= Work order =
Your task is to copy the records that follow exactly, minus any images.

[Dataset entries]
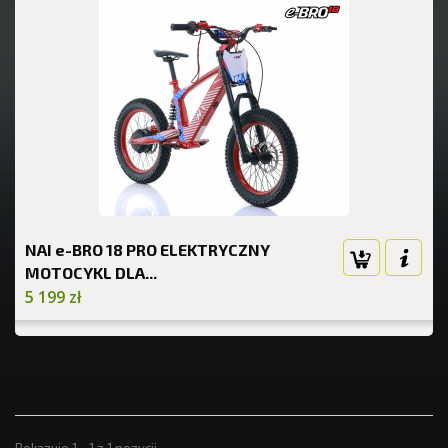
NAI e-BRO 18 PRO ELEKTRYCZNY
MOTOCYKL DLA...
5 199 zł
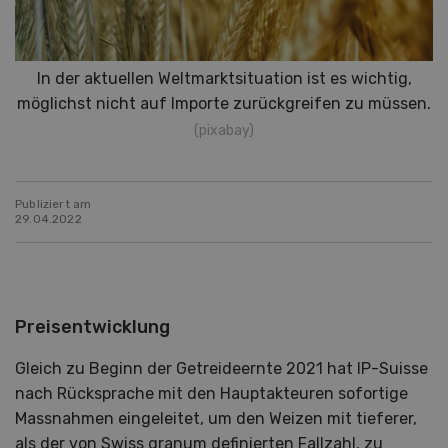
In der aktuellen Weltmarktsituation ist es wichtig,
möglichst nicht auf Importe zurückgreifen zu müssen.
(pixabay)
Publiziert am
29.04.2022
Preisentwicklung
Gleich zu Beginn der Getreideernte 2021 hat IP-Suisse
nach Rücksprache mit den Hauptakteuren sofortige
Massnahmen eingeleitet, um den Weizen mit tieferer,
als der von Swiss granum definierten Fallzahl, zu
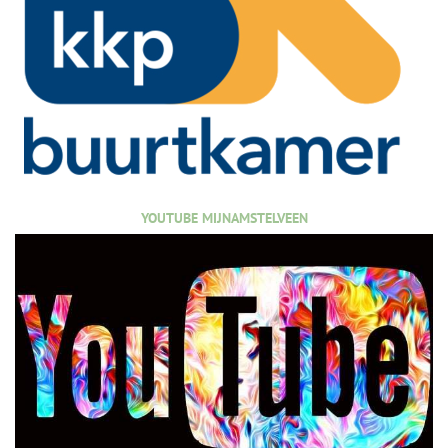
YOUTUBE MIJNAMSTELVEEN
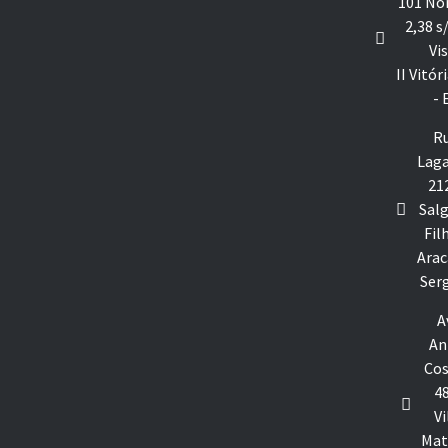
101 No
2,38 s
Vi
II Vitór
- 
R
Laga
21
Sal
Fil
Arac
Ser
A
An
Cos
48
Vi
Mat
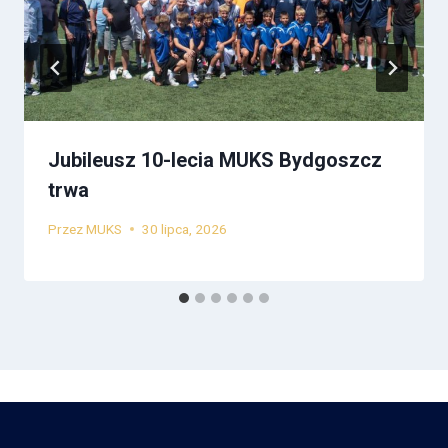
Jubileusz 10-lecia MUKS Bydgoszcz
trwa
Przez
MUKS
30 lipca, 2026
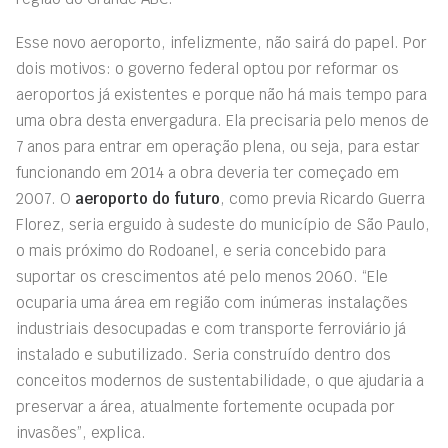
Esse novo aeroporto, infelizmente, não sairá do papel. Por
dois motivos: o governo federal optou por reformar os
aeroportos já existentes e porque não há mais tempo para
uma obra desta envergadura. Ela precisaria pelo menos de
7 anos para entrar em operação plena, ou seja, para estar
funcionando em 2014 a obra deveria ter começado em
2007. O
aeroporto do futuro
, como previa Ricardo Guerra
Florez, seria erguido à sudeste do município de São Paulo,
o mais próximo do Rodoanel, e seria concebido para
suportar os crescimentos até pelo menos 2060. “Ele
ocuparia uma área em região com inúmeras instalações
industriais desocupadas e com transporte ferroviário já
instalado e subutilizado. Seria construído dentro dos
conceitos modernos de sustentabilidade, o que ajudaria a
preservar a área, atualmente fortemente ocupada por
invasões”, explica.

= Response below =
NAI e-BRO 18 PRO ELEKTRYCZNY
MOTOCYKL DLA...
5 199 zł
In der aktuellen Weltmarktsituation ist es wichtig,
möglichst nicht auf Importe zurückgreifen zu müssen.
(pixabay)
Publiziert am
29.04.2022
Preisentwicklung
Gleich zu Beginn der Getreideernte 2021 hat IP-Suisse
nach Rücksprache mit den Hauptakteuren sofortige
Massnahmen eingeleitet, um den Weizen mit tieferer,
als der von Swiss granum definierten Fallzahl, zu
YOUTUBE MIJNAMSTELVEEN
101 No
2,38 s
Vi
II Vitór
- 
R
Laga
21
Sal
Fil
Arac
Ser
A
An
Cos
48
Vi
Mat
Jubileusz 10-lecia MUKS Bydgoszcz
trwa
Przez
MUKS
30 lipca, 2026
Esse novo aeroporto, infelizmente, não sairá do papel. Por
dois motivos: o governo federal optou por reformar os
aeroportos já existentes e porque não há mais tempo para
uma obra desta envergadura. Ela precisaria pelo menos de
7 anos para entrar em operação plena, ou seja, para estar
funcionando em 2014 a obra deveria ter começado em
2007. O
aeroporto do futuro
, como previa Ricardo Guerra
Florez, seria erguido à sudeste do município de São Paulo,
o mais próximo do Rodoanel, e seria concebido para
suportar os crescimentos até pelo menos 2060. “Ele
ocuparia uma área em região com inúmeras instalações
industriais desocupadas e com transporte ferroviário já
instalado e subutilizado. Seria construído dentro dos
conceitos modernos de sustentabilidade, o que ajudaria a
preservar a área, atualmente fortemente ocupada por
invasões”, explica.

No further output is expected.